Pour la fermentation l’échéance est moins lointaine. Toutefois, même si le processus est ancien, l’adapter à de nouveaux types de production n’est pas une mince affaire. Une fois la recette de fermentation mise au point dans les laboratoires d’Abolis, Bon Vivant devra produire ses protéines à échelle industrielle. Tout le challenge sera de faire en sorte que les paramètres établis pour un fermenteur de laboratoire de 50 litres donnent les mêmes résultats pour des fermenteurs de 150 litres, voire de 200 mètres cubes. Mais Hélène Briand est confiante, elle espère commencer à tester une production dès l’été 2022 chez un partenaire industriel pour une commercialisation espérée au second semestre 2024. 

Pour Olivier Tomat, l’idéal serait d’associer les différentes technologies. « Je crois beaucoup en la créolisation des technologies. Je pense que les startups qui réussiront sont celles qui hybrideront différentes techniques pour résoudre à la fois des problèmes de coûts et de goût. » C’est par exemple le parti pris de Moolec, une jeune pousse britannique dont la technologie permet de modifier le génome des plantes pour qu’elles produisent des protéines animales… 

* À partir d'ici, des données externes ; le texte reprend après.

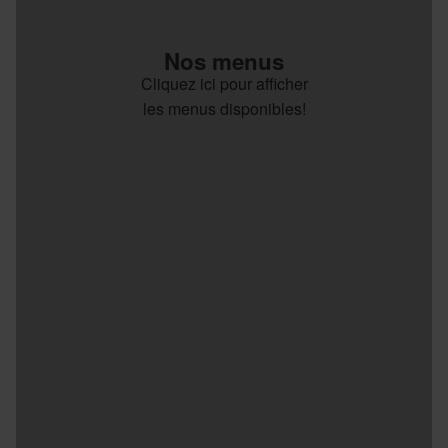
Nos menus
Cliquez ici pour afficher
les menus disponibles!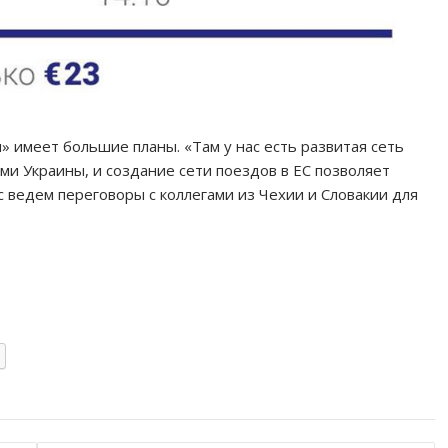
» имеет большие планы. «Там у нас есть развитая сеть
и Украины, и создание сети поездов в ЕС позволяет
с ведем переговоры с коллегами из Чехии и Словакии для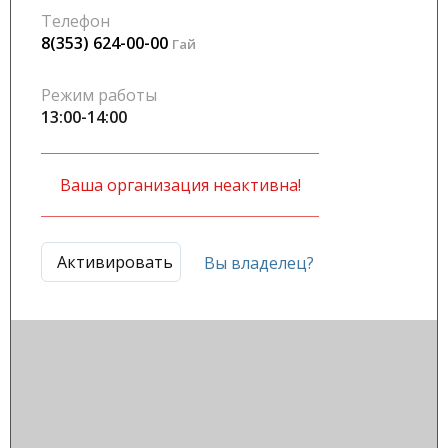
Телефон
8(353) 624-00-00
Гай
Режим работы
13:00-14:00
Ваша организация неактивна!
Активировать
Вы владелец?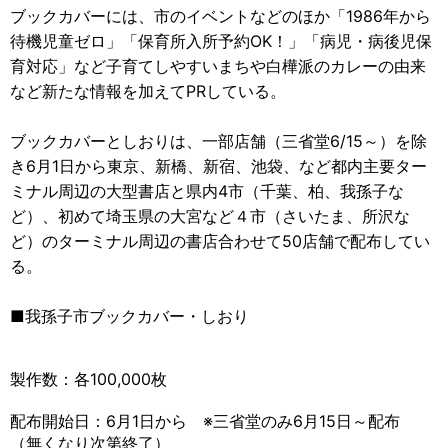
ブックカバーには、市のイベントなどのほか「1986年から
待機
児童ゼロ」「保育所入所予約OK！」「病児・病後児保
育対応」な
ど子育てしやすいまちや白樺派のカレーの由来
など新たな情報を加
えてPRしている。
ブックカバーとしおりは、一部店舗（三省堂6/15～）を除
き6
月1日から東京、新橋、新宿、池袋、など都内主要ター
ミナル周辺
の大型書店と県内4市（千葉、柏、我孫子な
ど）、
初めて埼玉県の大宮など４市（さいたま、所沢な
ど）のターミナル
周辺の書店合わせて50店舗で配布してい
る。
■我孫子市ブックカバー・しおり
製作数：各100,000枚
配布開始日：6月1日から ※三省堂のみ6月15日～配布
（無くなり次第終了）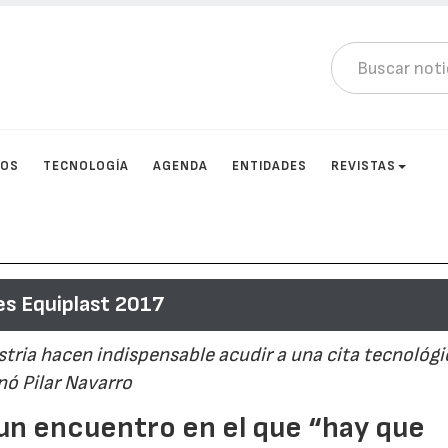
TOS
TECNOLOGÍA
AGENDA
ENTIDADES
REVISTAS
s Equiplast 2017
stria hacen indispensable acudir a una cita tecnológi
ó Pilar Navarro
un encuentro en el que “hay que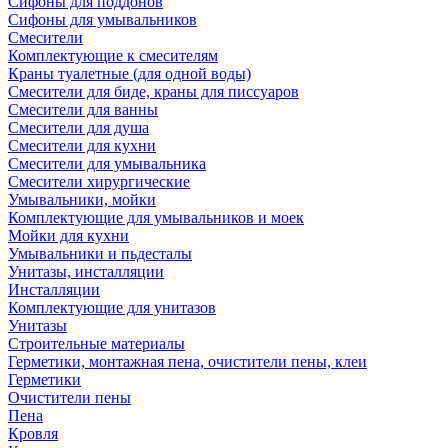
Сифоны для поддонов
Сифоны для умывальников
Смесители
Комплектующие к смесителям
Краны туалетные (для одной воды)
Смесители для биде, краны для писсуаров
Смесители для ванны
Смесители для душа
Смесители для кухни
Смесители для умывальника
Смесители хирургические
Умывальники, мойки
Комплектующие для умывальников и моек
Мойки для кухни
Умывальники и пьдесталы
Унитазы, инсталляции
Инсталляции
Комплектующие для унитазов
Унитазы
Строительные материалы
Герметики, монтажная пена, очистители пены, клеи
Герметики
Очистители пены
Пена
Кровля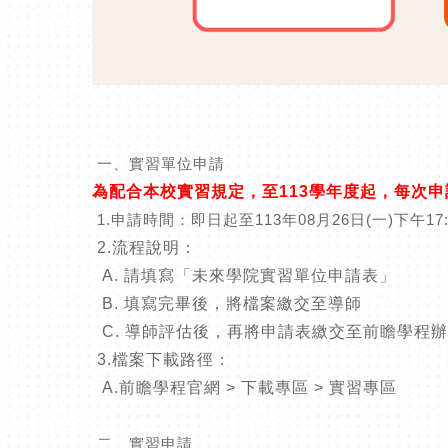
一、實習單位申請
為配合本校實習規定，至113學年度起，每次申
1.申請時間：即日起至113年08月26日(一)下午17
2.流程說明：
A. 請填寫「未來學院實習單位申請表」
B. 填寫完畢後，將檔案繳交至導師
C. 導師評估後，再將申請表繳交至前瞻學程
3.檔案下載路徑：
A.前瞻學程官網 > 下載專區 > 實習專區
二、實習申請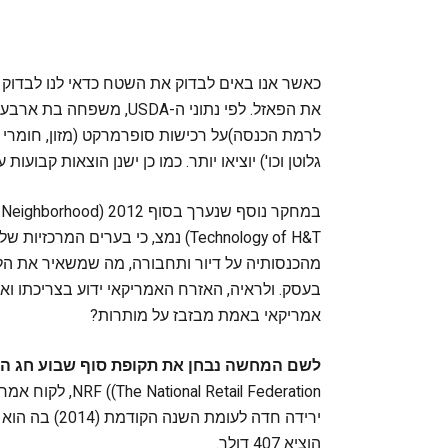
לרמת הכנסה)על רכישות סופרמרקט (מזון, חומרי ני
גלוטן וכו') יוציאו יותר. כמו כן ישנן הוצאות קבועות
במחקר נוסף שנערך בסו‪
מהכנסותיה על דיור ותחבורה, מה שמשאיר את הלק
בעסק. ולראיה, האזרח האמריקאי ידוע בצריכתו וא
אמריקאי באמת מבזבז על מותרות?
לשם המחשה נבחן את תקופת סוף שבוע חג ההודיה ו‪'‬בלאק פ‪‬
הוציא 407 דולר.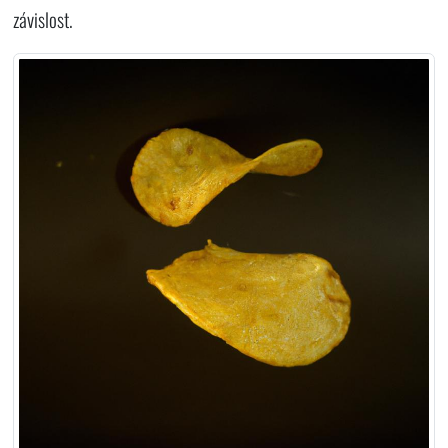
závislost.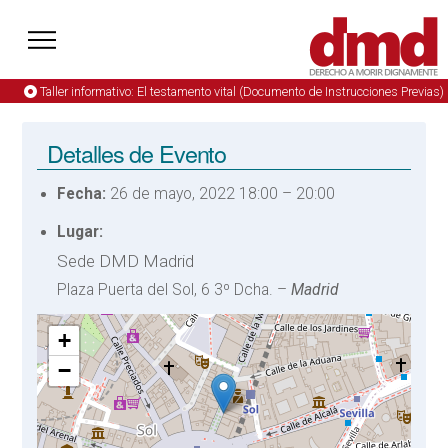
Taller informativo: El testamento vital (Documento de Instrucciones Previas)
Detalles de Evento
Fecha:
26 de mayo, 2022 18:00
–
20:00
Lugar:
Sede DMD Madrid
Plaza Puerta del Sol, 6 3º Dcha. –
Madrid
+
−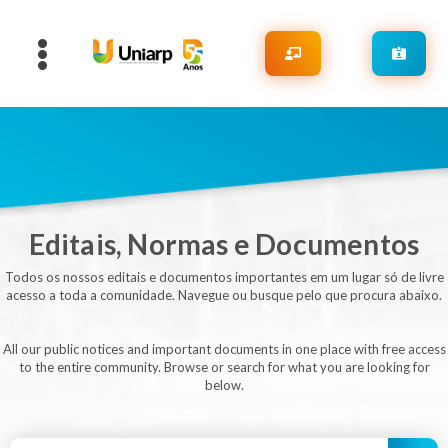
Editais, Normas e Documentos
Todos os nossos editais e documentos importantes em um lugar só de livre
acesso a toda a comunidade. Navegue ou busque pelo que procura abaixo.
All our public notices and important documents in one place with free access
to the entire community. Browse or search for what you are looking for
below.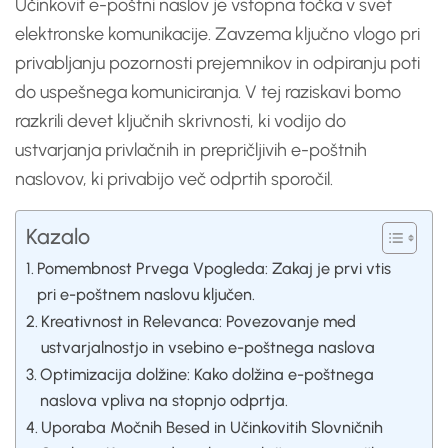
Učinkovit e-poštni naslov je vstopna točka v svet
elektronske komunikacije. Zavzema ključno vlogo pri
privabljanju pozornosti prejemnikov in odpiranju poti
do uspešnega komuniciranja. V tej raziskavi bomo
razkrili devet ključnih skrivnosti, ki vodijo do
ustvarjanja privlačnih in prepričljivih e-poštnih
naslovov, ki privabijo več odprtih sporočil.
Kazalo
Pomembnost Prvega Vpogleda: Zakaj je prvi vtis
pri e-poštnem naslovu ključen.
Kreativnost in Relevanca: Povezovanje med
ustvarjalnostjo in vsebino e-poštnega naslova
Optimizacija dolžine: Kako dolžina e-poštnega
naslova vpliva na stopnjo odprtja.
Uporaba Močnih Besed in Učinkovitih Slovničnih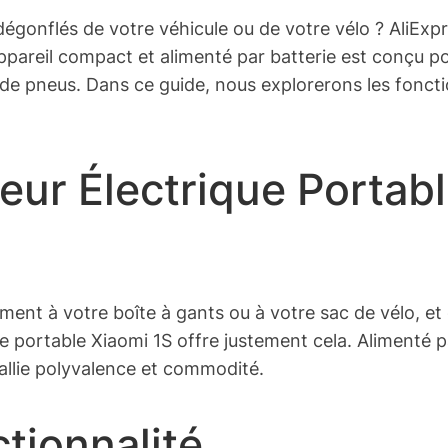
onflés de votre véhicule ou de votre vélo ? AliExpres
ppareil compact et alimenté par batterie est conçu 
 de pneus. Dans ce guide, nous explorerons les foncti
ur Électrique Portabl
ement à votre boîte à gants ou à votre sac de vélo, et
 portable Xiaomi 1S offre justement cela. Alimenté p
allie polyvalence et commodité.
tionnalité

« C’est de la processed food »

Même une fois sur le marché, ces nouveaux produits devront certainement faire face à la réticence de certains consommateurs. Leur impact environnemental est moindre que celui de la production de viande ou de lait classique, mais certaines études viennent toutefois nuancer cet argument, en soulignant que le manque d’information sur certains procédés de fabrication empêche de bien les comparer à l’industrie agroalimentaire traditionnelle. Surtout, ces nouveaux aliments sont des produits ultra-transformés. Et ce même si les nouveaux venus de la foodtech tentent de réduire le nombre d’ingrédients utilisés et de jouer la carte de la transparence. « C’est sûr qu’on ne pourra jamais dire le contraire : cela reste de la processed food. Il faut maintenant investir dans la recherche pour faire des études, mesurer les impacts environnementaux et sanitaires, avoir un débat sur ces nouvelles formes d’alimentation… Une fois que l’on sait que l’impact environnemental est moins important que celui de l’élevage, il faut trouver le moyen de faire encore mieux. Mais pour cela il faut une vraie volonté politique » , conclut Olivier Tomat.